Let $R$ be a Noetherian ring and $I$ an ideal of $R$. If $M$ is a finitely generated $R$-module and $i\neq 0$ is the greatest integer such that $H^i_I(M)$ is nonzero, then $H^i_I(M)$ is not a finitely generated $R$-module.
Can someone show me how to prove it? Thanks a lot!
You can assume that $R$ is local.
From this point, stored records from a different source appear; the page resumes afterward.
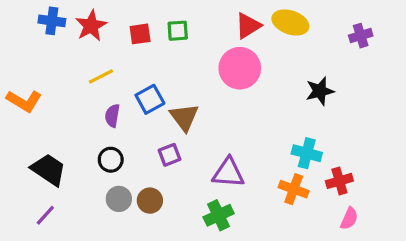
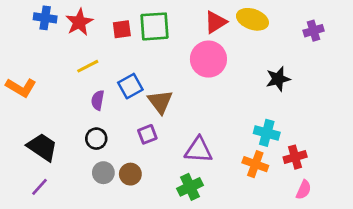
green square: (178, 31) -> (154, 26), size x1.6

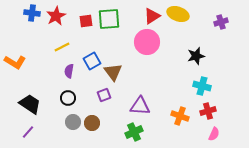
cyan cross: (267, 133) -> (202, 86), moved

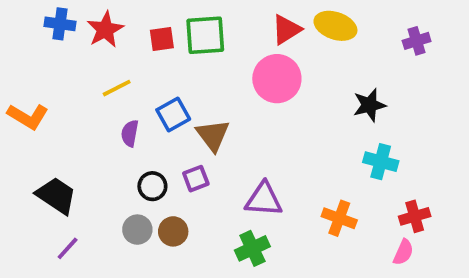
black circle: (68, 98) -> (152, 186), moved
red cross: (208, 111) -> (415, 216), moved
purple line: (28, 132) -> (68, 248), moved

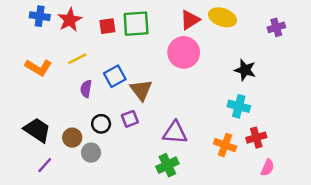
black star: (369, 105) -> (245, 70), turned 30
orange L-shape: (28, 116) -> (38, 67), moved
cyan cross: (381, 162) -> (239, 106), moved
red cross: (415, 216) -> (256, 138), moved
brown circle: (173, 231) -> (72, 138), moved

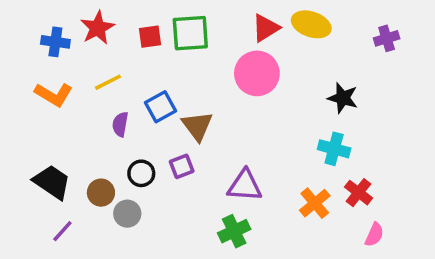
blue cross: (40, 16) -> (55, 42), moved
red cross: (256, 138) -> (359, 193), turned -36
orange cross: (225, 145) -> (315, 203), turned 30

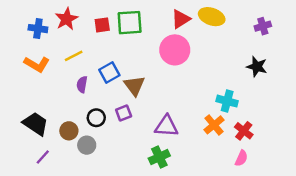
black star: (343, 98) -> (257, 67), moved
orange cross: (315, 203) -> (214, 125), moved
pink semicircle: (374, 235) -> (241, 158), moved

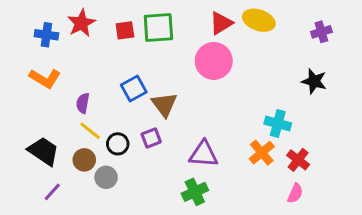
yellow line: (74, 56) -> (90, 131), moved, turned 66
purple semicircle: (82, 84) -> (83, 103), moved

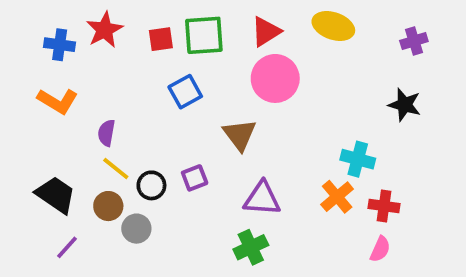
red triangle: (221, 23) -> (266, 32), moved
blue square: (134, 89) -> (185, 92), moved
brown triangle: (164, 105) -> (240, 135), moved
red cross: (298, 160) -> (384, 206), turned -30

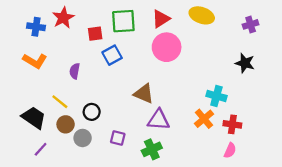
red square: (161, 39) -> (95, 34), moved
purple semicircle: (106, 133) -> (75, 71), moved
brown triangle: (240, 135) -> (144, 94), moved, turned -30
yellow line: (116, 169) -> (60, 102), moved
purple square: (195, 178) -> (118, 138), moved, turned 35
Since $H_I^i(M)\simeq H_I^i(M/\Gamma_I(M))$ you may also assume that $I$ contains a non-zero divisor on $M$ (why?), say $a$. We have a short exact sequence $$0\to M\stackrel{a}\to M\to M/aM\to 0$$ which gives rise to an exact sequence $$H_I^i(M)\stackrel{a}\to H_I^i(M)\to H_I^i(M/aM)\to 0.$$
Now proceed by induction on $\dim M$.
If $\dim M=1$, then by Grothendieck's Vanishing Theorem we have $i=1$, and moreover $H_I^1(M/aM)=0$. Thus the map $H_I^1(M)\stackrel{a}\to H_I^1(M)$ is surjective, so $H_I^1(M)=aH_I^1(M)$ and by Nakayama $H_I^1(M)$ can't be finitely generated.
If $\dim M>1$, then by Nakayama $H_I^i(M/aM)\ne0$. Since $\dim M/aM\le\dim M-1$ and by the induction hypothesis we get that $H_I^i(M/aM)$ is not finitely generated, so $H_I^i(M)$ is not finitely generated (why?).